All new Registrations are manually reviewed and approved, so a short delay after registration may occur before your account becomes active.
TX Hang Unit
Hello, guys...
I have a question.
My routing server has TX Hang. Every couple of days. It makes me CRAZY!
It doesn't solve. I also tried changing the NIC. This only happens in 1 port enp1s0f1. The other one, enp1s0f0, is fine. So it seems it's the drivers with my Debian 12.

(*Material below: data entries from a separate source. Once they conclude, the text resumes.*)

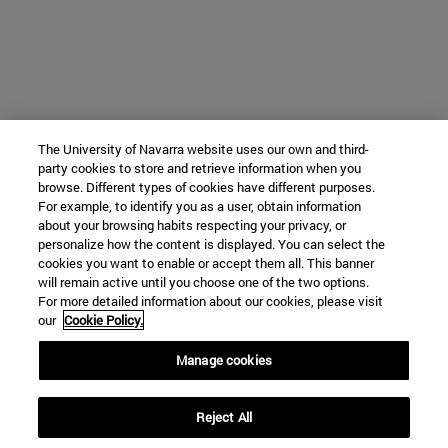
The University of Navarra website uses our own and third-
party cookies to store and retrieve information when you
browse. Different types of cookies have different purposes.
For example, to identify you as a user, obtain information
about your browsing habits respecting your privacy, or
personalize how the content is displayed. You can select the
cookies you want to enable or accept them all. This banner
will remain active until you choose one of the two options.
For more detailed information about our cookies, please visit
our
Cookie Policy.
Manage cookies
Reject All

DCTL.ENABLE for one or more queues not
cleared within the polling period
[260134.136672] ixgbe 0000:01:00.1: primary disable timed out
[260134.358982] ixgbe 0000:01:00.1 enp1s0f1: detected SFP+: 6
[260134.508466] ixgbe 0000:01:00.1 enp1s0f1: NIC Link is Up 10 Gbps, Flow Control:
RX/TX
[260134.612626] ixgbe 0000:01:00.1 enp1s0f1: Detected Tx Unit Hang
Tx Queue <8>
TDH, TDT <0>, <7>
next_to_use <7>
next_to_clean <0>
tx_buffer_info[next_to_clean]
time_stamp <103df3385>
jiffies <103df339f>
I've tried,
ethtool -K ethX tso gso gro rx-checksumming tx-checksumming scatter-gather tx-esp-segmentation tx-udp-segmentation tx-gso-partial tx-gre-segmentation tx-gre-csum-segmentation off tx-ipxip4-segmentation tx-ipxip6-segmentation tx-udp_tnl-segmentation tx-udp_tnl-csum-segmentation off
With no LUCK. I also tried changing transceivers. (It's a dual NIC), the affected port has a FIBER cable connected. The other one is a standard ethernet cable. So, for sure, it looks like driver issues.
I think the NIC is Intel® 82599ES, but
lspci -v says it's also a subsystem of X520.
I'm using the last Debian 12/Kernel.
I can't upgrade firmware due to kernel incompatibility.
Should I try another OS? Maybe Rocky Linux? Or use VMWare with a VM?
VMWare seems to have perfect support for these drivers.
https://www.vmware.com/resources/compatibility/detail.php?deviceCategory=io&productid=20208
Ty everyone. I will wait for your opinions.
Comments
Have you ruled out an intentional outage so law enforcement can generate SSL certificates for your hosts?
Looks like a popular issue: https://forum.proxmox.com/threads/ixgbe-driver-hang-up-detected-tx-unit-hang-tx-queue.120328/
UPD: there is some report that disabling LRO helps (I don't see lro amongs yours disabled offloads)
Thanks. I see that Intel sucks! lol.
I already tried with LRO, and almost all NIC stuff is OFF...
What is weird is it only happens on the Fiber port. The Ethernet port is always OK.
I will maybe get an X720 and replace it with it.
Try a Mellanox, dirt cheap on ebay